Liquidity risk in investments
The Fund will in particular take positions in companies with a market capitalization of less than € 2.5 billion. In general, these are less marketable. There is a risk that a position cannot be sold within a reasonable period and against a reasonable price.
In theory, the possible loss on these positions is unlimited, while the possible profit cannot exceed the invested amount.
Historical relations and correlations
Optimizing the Fund’s portfolio will be based on (historical) correlations between shares mutually and between shares in relation to an index. These historical relations can change and correlations can change in times of major market tensions. The aforementioned can give rise to greater volatility in returns, both positive and negative.
It will be possible for the Fund to use quoted derivatives in order to protect positions taken. These products can behave in a volatile manner, which means their use can have great impact (both positive and negative) on the value of the Fund.
There is a risk that an issuing institution or counterparty will default on meeting its obligations.
The Fund does not hedge currency positions. This means that investments in currencies other than the € could give rise to fluctuations in the Fund’s Net Asset Value, both positive and negative.
Inflation can decrease the relative value of a Unit. The Fund does not hedge inflation risk nor does it take any other measures to mitigate this risk.
The Fund can invest with borrowed money (leverage) up to 25% maximum of the Fund’s Net Asset Value. This can give rise to greater profits as well as greater losses (the so-called ‘leverage effect’). This means that the Fund’s Net Asset Value could become negative and result in the bankruptcy of the Fund. There will also be interest charges.
There is a risk that disposals via a payment system cannot be made as expected because a counterparty fails to pay for or deliver financial instruments in time, as expected or at all.

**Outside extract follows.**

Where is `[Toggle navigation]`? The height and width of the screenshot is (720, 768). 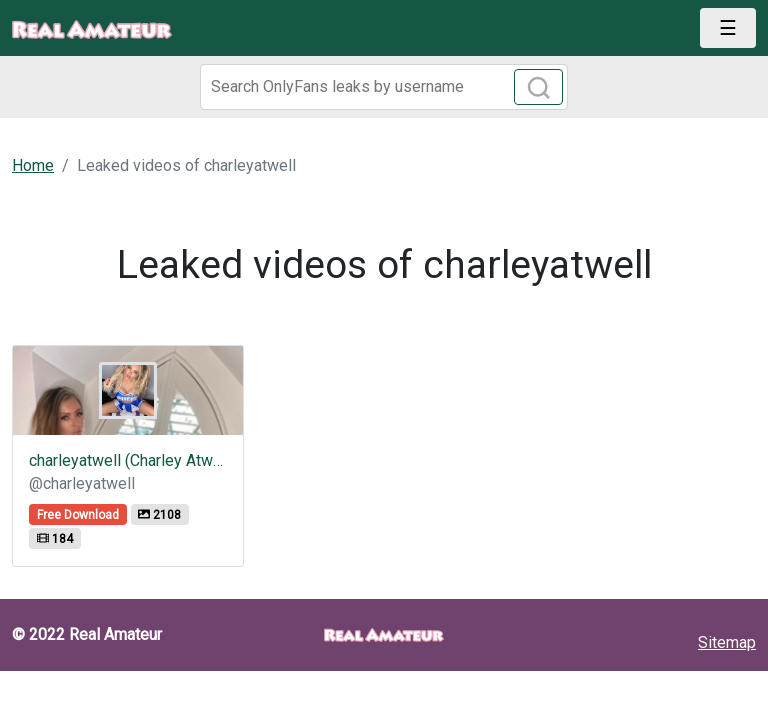 [Toggle navigation] is located at coordinates (728, 28).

Risk of loss of assets given into custody
There is a risk that assets given into custody may be lost should the Depository, Legal Owner, Custodian or sub-custodian become insolvent or act negligently or fraudulently.
Risk of changes in the (fiscal) law
This is the risk that the fiscal treatment of the Fund changes in the negative sense or that different legislation is enacted that has a negative influence on the Fund and its Unit holders.
Dependence on key personnel of the Fund Manager
The investment policy is executed by (personnel employed) by the Fund Manager. Besides the risks specifically related to the Fund, there are also risks related to the Fund Manager. These risks relate to key personnel employed by the Fund Manager unexpectedly leaving, risks associated with outsourcing (administrative) duties to third parties, liability and reputational risks. This could all have a negative impact on the continuity of the Fund.